Bepaalde personen die niet worden vertegenwoordigd door een gemachtigde die beroepsmatig rechtsbijstand verleent, mogen per post beroep in cassatie instellen. Dit zijn natuurlijke personen en verenigingen waarvan de statuten niet zijn opgenomen in een notariële akte. Als zij geen gebruik willen maken van digitaal procederen kunnen deze personen het beroepschrift in cassatie sturen aan
de Hoge Raad der Nederlanden (belastingkamer), postbus 20303, 2500 EH Den Haag.Alle andere personen en gemachtigden die beroepsmatig rechtsbijstand verlenen, zijn in beginsel verplicht digitaal te procederen (zie
www.hogeraad.nl).
Bij het instellen van beroep in cassatie moet het volgende in acht worden genomen:
1. bij het beroepschrift wordt een afschrift van deze uitspraak gevoegd;
2 - ( alleen bij procederen op papier) het beroepschrift moet ondertekend zijn;
3 - het beroepschrift moet ten minste het volgende vermelden:
a. de naam en het adres van de indiener;
b. de dagtekening;
c. een omschrijving van de uitspraak waartegen het beroep in cassatie is gericht;
d. de gronden van het beroep in cassatie.
Voor het instellen van beroep in cassatie is griffierecht verschuldigd. Na het instellen van beroep in cassatie ontvangt de indiener een nota griffierecht van de griffier van de Hoge Raad. In het cassatieberoepschrift kan de Hoge Raad verzocht worden om de wederpartij te veroordelen in de proceskosten.

Voetnoten

1.Kamerstukken II 1992/93, 22.885, nr. 3, blz. 44.
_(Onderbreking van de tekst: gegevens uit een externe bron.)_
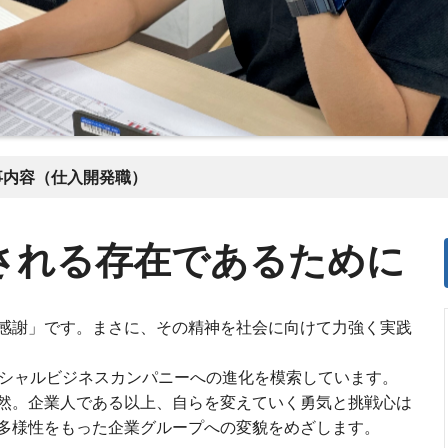
事内容（仕入開発職）
される存在であるために
感謝」です。まさに、その精神を社会に向けて力強く実践
ーシャルビジネスカンパニーへの進化を模索しています。
然。企業人である以上、自らを変えていく勇気と挑戦心は
多様性をもった企業グループへの変貌をめざします。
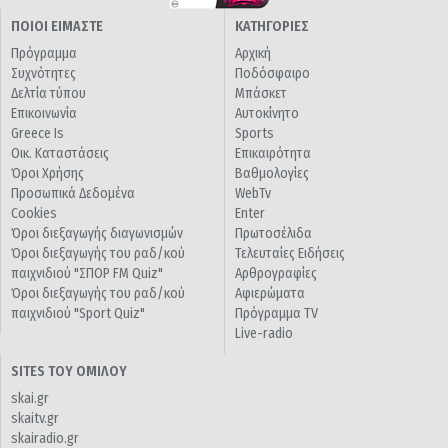
ΠΟΙΟΙ ΕΙΜΑΣΤΕ
ΚΑΤΗΓΟΡΙΕΣ
Πρόγραμμα
Αρχική
Συχνότητες
Ποδόσφαιρο
Δελτία τύπου
Μπάσκετ
Επικοινωνία
Αυτοκίνητο
Greece Is
Sports
Οικ. Καταστάσεις
Επικαιρότητα
Όροι Χρήσης
Βαθμολογίες
Προσωπικά Δεδομένα
WebTv
Cookies
Enter
Όροι διεξαγωγής διαγωνισμών
Πρωτοσέλιδα
Όροι διεξαγωγής του ραδ/κού
Τελευταίες Ειδήσεις
παιχνιδιού "ΣΠΟΡ FM Quiz"
Αρθρογραφίες
Όροι διεξαγωγής του ραδ/κού
Αφιερώματα
παιχνιδιού "Sport Quiz"
Πρόγραμμα TV
Live-radio
SITES ΤΟΥ ΟΜΙΛΟΥ
skai.gr
skaitv.gr
skairadio.gr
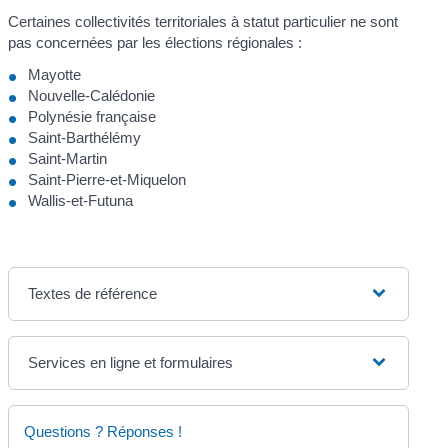
Certaines collectivités territoriales à statut particulier ne sont
pas concernées par les élections régionales :
Mayotte
Nouvelle-Calédonie
Polynésie française
Saint-Barthélémy
Saint-Martin
Saint-Pierre-et-Miquelon
Wallis-et-Futuna
Textes de référence
Services en ligne et formulaires
Questions ? Réponses !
2.Vgl. Hoge Raad 14 oktober 2005, nr. 40.299, ECLI:NL:HR:2005:AU4300 (Oostflakkee), r.o. 3.2.
3.Hoge Raad 3 maart 2023, nr. 22/02928, ECLI:NL:HR:2023:332, r.o. 3.2.
4.Vgl. Hoge Raad 10 juni 2011, nr. 10/02708, ECLI:NL:HR:2011:BQ7597, r.o. 3.2.4, Hoge Raad 10 juli 2015, nr. 14/05141, ECLI:NL:HR:2015:1776, r.o. 2.4, en Hoge Raad 12 april 2024, nr. 22/03770, ECLI:NL:HR:2024:571, r.o. 4.2.3.
5.Vgl. Hoge Raad 12 april 2024, nr. 22/03770, ECLI:NL:HR:2024:571, r.o. 4.2.2.
6.Hof Arnhem-Leeuwarden 9 januari 2024, ECLI:NL:GHARL:2024:245, r.o. 4.19.
7.HR 19 februari 2016, ECLI:NL:HR:2016:252, r.o. 3.9.1.
8.HR 24 februari 2017, ECLI:NL:HR:2017:292, r.o. 2.3.